***** Record extracts *****
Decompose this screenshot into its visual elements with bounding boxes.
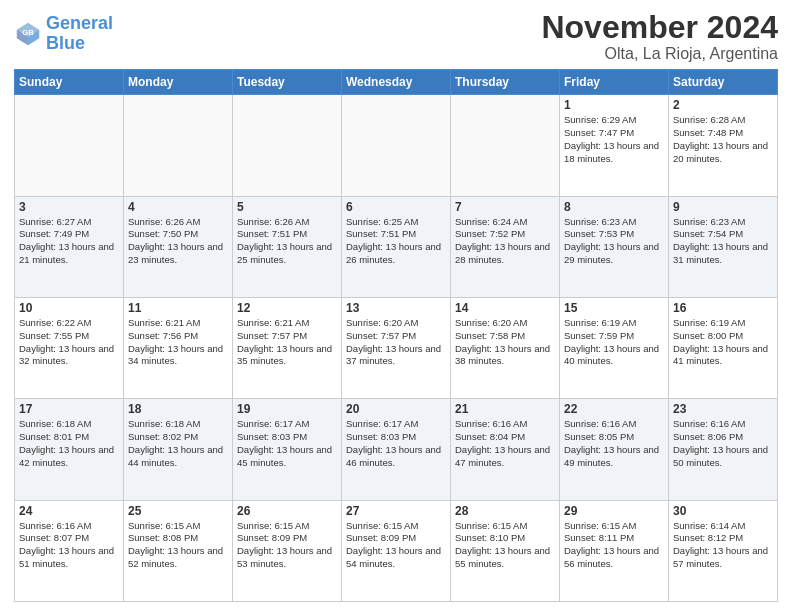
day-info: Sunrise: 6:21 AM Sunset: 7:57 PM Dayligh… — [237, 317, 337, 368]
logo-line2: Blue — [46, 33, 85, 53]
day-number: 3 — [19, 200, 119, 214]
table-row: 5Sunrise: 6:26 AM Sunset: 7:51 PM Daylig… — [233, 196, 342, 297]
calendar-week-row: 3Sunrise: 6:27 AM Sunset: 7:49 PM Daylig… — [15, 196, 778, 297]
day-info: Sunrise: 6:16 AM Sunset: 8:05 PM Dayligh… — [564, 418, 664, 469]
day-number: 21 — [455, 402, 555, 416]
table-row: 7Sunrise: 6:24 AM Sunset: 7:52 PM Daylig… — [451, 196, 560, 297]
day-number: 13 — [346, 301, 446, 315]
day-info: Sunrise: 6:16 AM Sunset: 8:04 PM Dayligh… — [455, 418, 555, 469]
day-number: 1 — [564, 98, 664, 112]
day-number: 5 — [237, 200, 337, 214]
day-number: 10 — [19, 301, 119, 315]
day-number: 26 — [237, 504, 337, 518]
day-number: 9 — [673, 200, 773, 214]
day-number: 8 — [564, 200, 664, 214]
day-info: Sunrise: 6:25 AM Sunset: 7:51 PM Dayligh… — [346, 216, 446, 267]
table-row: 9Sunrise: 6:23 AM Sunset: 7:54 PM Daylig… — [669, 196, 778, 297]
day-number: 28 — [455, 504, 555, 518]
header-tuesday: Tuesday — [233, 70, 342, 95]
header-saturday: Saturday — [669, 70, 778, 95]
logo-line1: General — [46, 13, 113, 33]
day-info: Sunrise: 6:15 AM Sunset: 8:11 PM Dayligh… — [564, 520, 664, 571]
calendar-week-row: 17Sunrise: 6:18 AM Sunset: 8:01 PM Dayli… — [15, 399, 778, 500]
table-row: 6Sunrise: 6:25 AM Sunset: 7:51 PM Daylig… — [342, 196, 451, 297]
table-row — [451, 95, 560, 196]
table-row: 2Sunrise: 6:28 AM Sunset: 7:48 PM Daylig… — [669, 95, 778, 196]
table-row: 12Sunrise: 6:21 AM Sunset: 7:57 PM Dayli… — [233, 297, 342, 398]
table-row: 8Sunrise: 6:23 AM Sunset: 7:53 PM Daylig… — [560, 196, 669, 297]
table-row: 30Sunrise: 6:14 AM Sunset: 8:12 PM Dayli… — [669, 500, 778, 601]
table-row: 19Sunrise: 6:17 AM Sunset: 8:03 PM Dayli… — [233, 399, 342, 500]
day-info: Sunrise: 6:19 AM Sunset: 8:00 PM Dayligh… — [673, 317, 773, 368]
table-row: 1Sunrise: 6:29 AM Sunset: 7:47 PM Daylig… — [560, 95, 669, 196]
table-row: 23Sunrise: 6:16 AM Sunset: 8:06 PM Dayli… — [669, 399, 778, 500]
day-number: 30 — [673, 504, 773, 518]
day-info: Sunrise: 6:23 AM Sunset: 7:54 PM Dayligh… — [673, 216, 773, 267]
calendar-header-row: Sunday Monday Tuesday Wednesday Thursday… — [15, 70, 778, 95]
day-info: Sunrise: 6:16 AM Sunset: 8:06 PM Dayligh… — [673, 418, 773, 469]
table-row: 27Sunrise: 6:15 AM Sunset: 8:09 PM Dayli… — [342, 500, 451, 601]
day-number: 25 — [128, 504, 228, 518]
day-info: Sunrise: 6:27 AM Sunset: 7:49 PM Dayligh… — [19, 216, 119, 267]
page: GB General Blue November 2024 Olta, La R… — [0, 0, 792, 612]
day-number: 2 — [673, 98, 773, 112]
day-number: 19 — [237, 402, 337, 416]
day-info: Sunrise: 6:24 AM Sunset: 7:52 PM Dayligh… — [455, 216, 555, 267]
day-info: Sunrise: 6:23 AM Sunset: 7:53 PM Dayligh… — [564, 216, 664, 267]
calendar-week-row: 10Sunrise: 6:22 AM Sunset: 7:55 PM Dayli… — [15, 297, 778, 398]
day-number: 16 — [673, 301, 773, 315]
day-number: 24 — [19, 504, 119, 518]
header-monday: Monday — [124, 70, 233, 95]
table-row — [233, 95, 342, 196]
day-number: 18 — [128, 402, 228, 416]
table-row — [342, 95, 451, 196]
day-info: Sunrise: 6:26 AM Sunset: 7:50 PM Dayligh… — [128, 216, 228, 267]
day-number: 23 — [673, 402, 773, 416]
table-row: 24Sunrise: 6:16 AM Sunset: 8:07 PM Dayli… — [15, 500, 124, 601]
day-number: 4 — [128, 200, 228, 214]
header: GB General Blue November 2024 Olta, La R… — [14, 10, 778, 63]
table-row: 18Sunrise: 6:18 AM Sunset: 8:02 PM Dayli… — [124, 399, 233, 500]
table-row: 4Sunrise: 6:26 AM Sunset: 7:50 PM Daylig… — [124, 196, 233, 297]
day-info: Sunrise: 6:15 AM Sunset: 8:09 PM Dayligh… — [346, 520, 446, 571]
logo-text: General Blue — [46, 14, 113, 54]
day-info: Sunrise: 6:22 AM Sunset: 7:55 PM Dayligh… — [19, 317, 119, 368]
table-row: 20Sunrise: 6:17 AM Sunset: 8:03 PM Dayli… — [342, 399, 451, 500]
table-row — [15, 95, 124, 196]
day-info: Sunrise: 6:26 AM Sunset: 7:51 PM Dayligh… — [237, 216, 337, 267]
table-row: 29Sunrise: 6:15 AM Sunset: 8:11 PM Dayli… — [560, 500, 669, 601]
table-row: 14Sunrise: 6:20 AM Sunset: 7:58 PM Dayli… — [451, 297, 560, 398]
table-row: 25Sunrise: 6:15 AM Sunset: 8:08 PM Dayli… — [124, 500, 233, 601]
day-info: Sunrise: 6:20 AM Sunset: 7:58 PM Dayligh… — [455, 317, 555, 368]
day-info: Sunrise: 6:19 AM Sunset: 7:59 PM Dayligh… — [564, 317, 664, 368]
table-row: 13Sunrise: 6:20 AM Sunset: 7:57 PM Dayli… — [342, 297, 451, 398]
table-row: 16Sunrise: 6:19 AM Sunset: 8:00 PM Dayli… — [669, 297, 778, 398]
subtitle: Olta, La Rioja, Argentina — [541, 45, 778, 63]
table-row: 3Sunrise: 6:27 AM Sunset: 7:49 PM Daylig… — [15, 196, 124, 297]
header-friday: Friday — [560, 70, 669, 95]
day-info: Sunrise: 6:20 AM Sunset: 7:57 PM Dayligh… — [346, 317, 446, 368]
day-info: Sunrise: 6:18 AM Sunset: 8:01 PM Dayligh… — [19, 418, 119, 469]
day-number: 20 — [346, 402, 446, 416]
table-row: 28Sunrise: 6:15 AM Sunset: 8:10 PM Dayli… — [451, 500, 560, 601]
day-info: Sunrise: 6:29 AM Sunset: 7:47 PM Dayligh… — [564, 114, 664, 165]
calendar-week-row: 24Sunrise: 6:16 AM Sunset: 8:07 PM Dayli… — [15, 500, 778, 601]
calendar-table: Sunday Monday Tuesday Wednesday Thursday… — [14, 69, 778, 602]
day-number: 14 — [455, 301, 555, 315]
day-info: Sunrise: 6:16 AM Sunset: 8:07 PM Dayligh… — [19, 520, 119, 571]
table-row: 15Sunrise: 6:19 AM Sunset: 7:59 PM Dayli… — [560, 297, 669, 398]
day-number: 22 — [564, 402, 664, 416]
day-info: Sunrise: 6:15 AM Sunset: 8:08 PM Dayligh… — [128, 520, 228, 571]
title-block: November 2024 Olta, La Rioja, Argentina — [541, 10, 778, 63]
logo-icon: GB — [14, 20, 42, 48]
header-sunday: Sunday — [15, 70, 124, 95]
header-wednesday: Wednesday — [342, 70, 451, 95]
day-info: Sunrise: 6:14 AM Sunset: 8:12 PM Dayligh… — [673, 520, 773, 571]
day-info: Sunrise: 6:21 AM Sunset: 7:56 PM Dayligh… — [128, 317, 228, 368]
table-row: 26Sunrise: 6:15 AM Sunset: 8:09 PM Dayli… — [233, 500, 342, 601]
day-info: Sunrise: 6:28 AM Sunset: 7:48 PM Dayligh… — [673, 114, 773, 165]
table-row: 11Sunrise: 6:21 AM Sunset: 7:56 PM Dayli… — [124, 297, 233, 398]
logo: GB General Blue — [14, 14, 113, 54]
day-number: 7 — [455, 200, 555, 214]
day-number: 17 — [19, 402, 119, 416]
*****
- [Work item]
State the number of lines in the records that include the word "Sunday", and add nothing to it.

- [Answer to this task]
3